▶ _Problem statement_:
Could you please find each line in the records that contains the word "statute" and copy it?

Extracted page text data
################

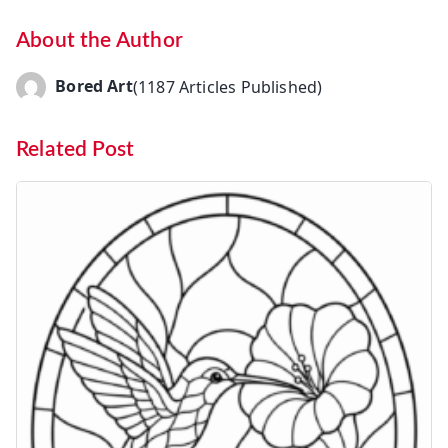
About the Author
Bored Art
(1187 Articles Published)
Related Post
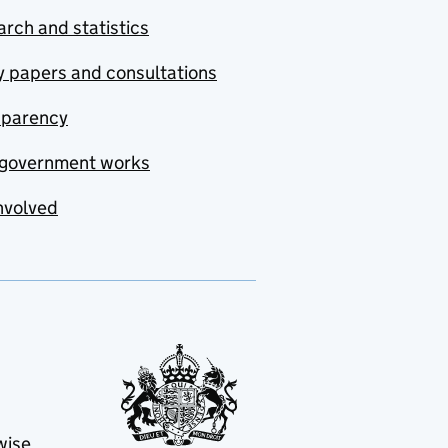
rch and statistics
y papers and consultations
sparency
government works
nvolved
wise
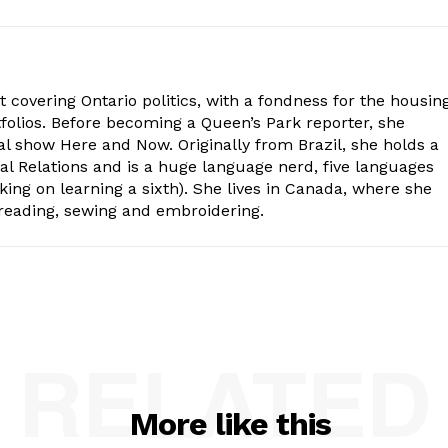
st covering Ontario politics, with a fondness for the housing
folios. Before becoming a Queen’s Park reporter, she
al show Here and Now. Originally from Brazil, she holds a
nal Relations and is a huge language nerd, five languages
king on learning a sixth). She lives in Canada, where she
 reading, sewing and embroidering.
RELATED
More like this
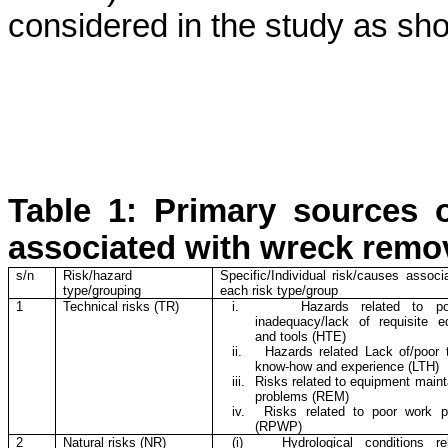
considered in the study as sho
Table 1: Primary sources o
associated with wreck remo
s/n
Risk/hazard
Specific/Individual risk/causes associ
type/grouping
each risk type/group
1
Technical risks (TR)
i.
Hazards related to p
inadequacy/lack of requisite e
and tools (HTE)
ii.
Hazards related Lack of/poor 
know-how and experience (LTH)
iii.
Risks related to equipment mainta
problems (REM)
iv.
Risks related to poor work p
(RPWP)
2
Natural risks (NR)
(i)
Hydrological conditions re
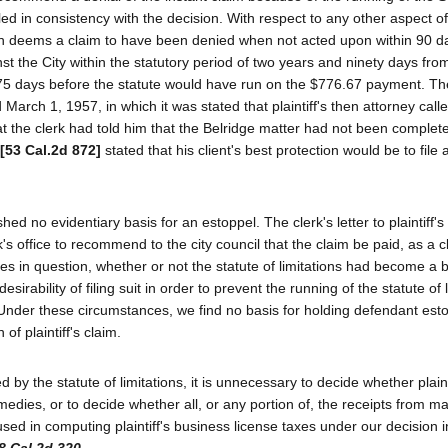
ed in consistency with the decision. With respect to any other aspect of
ich deems a claim to have been denied when not acted upon within 90 d
inst the City within the statutory period of two years and ninety days fro
 75 days before the statute would have run on the $776.67 payment. T
 March 1, 1957, in which it was stated that plaintiff's then attorney call
that the clerk had told him that the Belridge matter had not been comple
[53 Cal.2d 872]
stated that his client's best protection would be to file a
 no evidentiary basis for an estoppel. The clerk's letter to plaintiff's
's office to recommend to the city council that the claim be paid, as a cl
axes in question, whether or not the statute of limitations had become a b
esirability of filing suit in order to prevent the running of the statute of 
. Under these circumstances, we find no basis for holding defendant est
of plaintiff's claim.
 by the statute of limitations, it is unnecessary to decide whether plainti
emedies, or to decide whether all, or any portion of, the receipts from m
used in computing plaintiff's business license taxes under our decision in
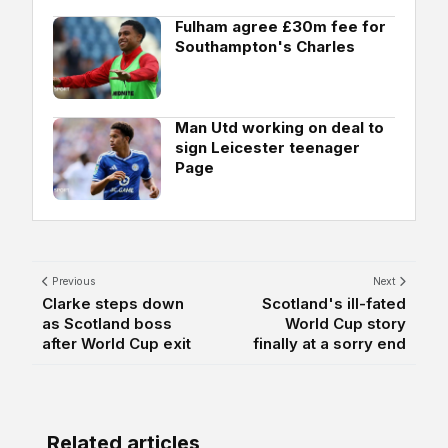
Fulham agree £30m fee for
Southampton's Charles
Man Utd working on deal to
sign Leicester teenager
Page
Previous
Next
Clarke steps down
Scotland's ill-fated
as Scotland boss
World Cup story
after World Cup exit
finally at a sorry end
Related articles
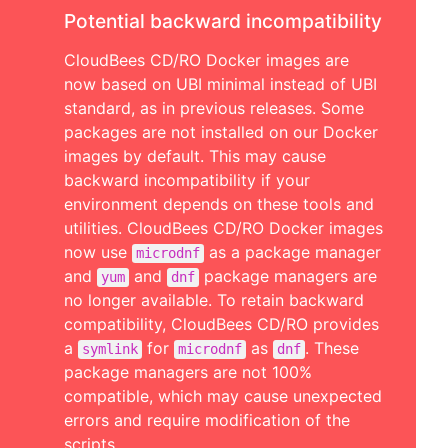
Potential backward incompatibility
CloudBees CD/RO Docker images are
now based on UBI minimal instead of UBI
standard, as in previous releases. Some
packages are not installed on our Docker
images by default. This may cause
backward incompatibility if your
environment depends on these tools and
utilities. CloudBees CD/RO Docker images
now use
as a package manager
microdnf
and
and
package managers are
yum
dnf
no longer available. To retain backward
compatibility, CloudBees CD/RO provides
a
for
as
. These
symlink
microdnf
dnf
package managers are not 100%
compatible, which may cause unexpected
errors and require modification of the
scripts.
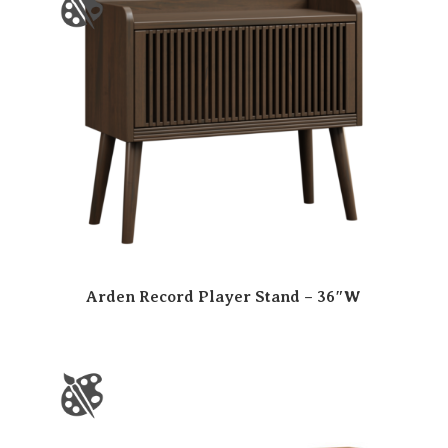
Arden Record Player Stand – 36″W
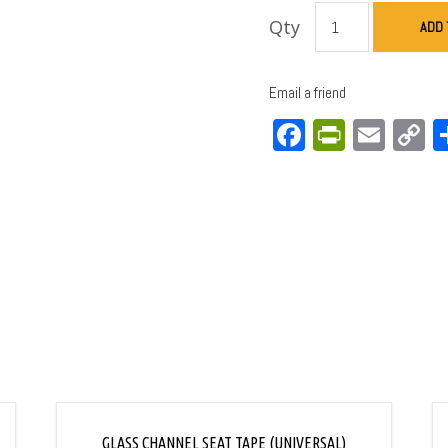
Qty
ADD 
Email a friend
Facebook
PrintFri
Emai
C
L
GLASS CHANNEL SEAT TAPE (UNIVERSAL)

################

▶ _Written answer_:
 75 days before the statute would have run on the $776.67 payment. T
axes in question, whether or not the statute of limitations had become a b
esirability of filing suit in order to prevent the running of the statute of 
 by the statute of limitations, it is unnecessary to decide whether plainti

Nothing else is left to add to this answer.